Ces deux tendances de la recherche académique, pour différents que soient leurs développements, n'en contribuent pas moins à construire et à mettre en exergue les deux versants de la crise de la représentation : défiance et sentiment d'être mal/non représenté pour l'une ; tentative de restauration de la relation de représentation et invention de mécanismes plus incitatifs pour l'autre. Et parce que, souvent, la seconde se conçoit et se pose comme conséquence, voire remède de la première, elles sont complémentaires. Quoi qu'il en soit, l'évocation d'une telle « crise de la représentation », diagnostiquée par ces travaux, ne manque pas d'être relayée par les acteurs sociaux eux-mêmes : hommes politiques, qu'ils s'en saisissent pour stigmatiser leurs adversaires ou qu'ils s'en défendent, et journalistes notamment. De sorte que les usages politiques et savants de cette problématisation se combinent pour donner plus de corps à cette interprétation et pour consolider l'imposition de cette définition de la situation.

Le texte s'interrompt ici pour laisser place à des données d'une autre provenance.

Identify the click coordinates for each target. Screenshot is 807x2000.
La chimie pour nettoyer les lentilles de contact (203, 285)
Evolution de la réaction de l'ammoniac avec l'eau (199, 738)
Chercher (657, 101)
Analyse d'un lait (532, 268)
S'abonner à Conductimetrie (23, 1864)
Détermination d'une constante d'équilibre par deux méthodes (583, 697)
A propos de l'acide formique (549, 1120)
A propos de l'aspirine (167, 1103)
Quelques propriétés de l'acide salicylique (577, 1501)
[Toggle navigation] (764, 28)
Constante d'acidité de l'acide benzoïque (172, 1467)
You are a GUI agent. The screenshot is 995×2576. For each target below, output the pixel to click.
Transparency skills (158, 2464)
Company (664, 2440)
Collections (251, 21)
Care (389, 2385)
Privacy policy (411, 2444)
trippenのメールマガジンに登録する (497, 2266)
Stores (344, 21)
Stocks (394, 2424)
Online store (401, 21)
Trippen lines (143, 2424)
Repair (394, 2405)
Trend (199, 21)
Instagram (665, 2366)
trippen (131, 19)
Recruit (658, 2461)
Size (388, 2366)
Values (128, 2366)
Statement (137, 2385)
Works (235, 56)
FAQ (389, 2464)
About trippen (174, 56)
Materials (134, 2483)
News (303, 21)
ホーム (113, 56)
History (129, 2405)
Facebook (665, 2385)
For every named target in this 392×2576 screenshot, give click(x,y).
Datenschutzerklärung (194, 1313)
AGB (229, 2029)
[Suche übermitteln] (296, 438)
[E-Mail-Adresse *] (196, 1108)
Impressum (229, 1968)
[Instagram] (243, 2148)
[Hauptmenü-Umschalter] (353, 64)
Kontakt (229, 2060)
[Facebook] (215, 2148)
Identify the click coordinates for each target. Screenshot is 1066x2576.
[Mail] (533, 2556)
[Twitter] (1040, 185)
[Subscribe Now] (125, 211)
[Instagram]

NOUVELLES DEMANDES DE REPRÉSENTATION ET/OU PRÉTENTIONS AU PORTE-PAROLAT
Que l'on ne s'y méprenne pas : bien que nous identifiions davantage les éléments constitutifs d'un « malaise dans la représentation », comme nous le verrons dans un instant, le label de « crise » nous intéresse également, en tant que tel. Tout d'abord, parce qu'il n'est pas sans effets sur les acteurs et sur le jeu politique et social lui-même. Ensuite, parce qu'il est le produit des activités et des pratiques d'une multitude d'acteurs sociaux qui identifient et formulent publiquement des « problèmes de représentation », se posant quelquefois d'emblée comme « solutions » à ces « problèmes ». Leurs activités s'entrecroisent et forment système, si bien que les effets conjoints de ces pratiques échappent aux acteurs les plus stratèges. C'est précisément cette combinaison d'activités qui fait le succès de cet étiquetage. Or, il nous semble que les liens entre les multiples activités de désignation et la postérité du label sont rarement interrogés. C'est pourquoi il nous apparaît important, ici, d'accorder également une attention toute particulière au type de « saillance situationnelle » qui résulte de cette conjonction (Schelling, 1986]) Les journalistes contribuent à la produire, à l'entretenir et à la mettre en forme comme « crise de confiance » dans la politique. En confrontant une variété de phénomènes que les acteurs accolent et mettent en équivalence derrière l'expression de « crise du politique/de la représentation », on veut aussi comprendre la production et la diffusion d'un « sens commun » (considérant qu'il y a bien crise/malaise dans la représentation) qui a une efficacité sociale et dont des entrepreneurs de cause divers peuvent se saisir (en le consolidant).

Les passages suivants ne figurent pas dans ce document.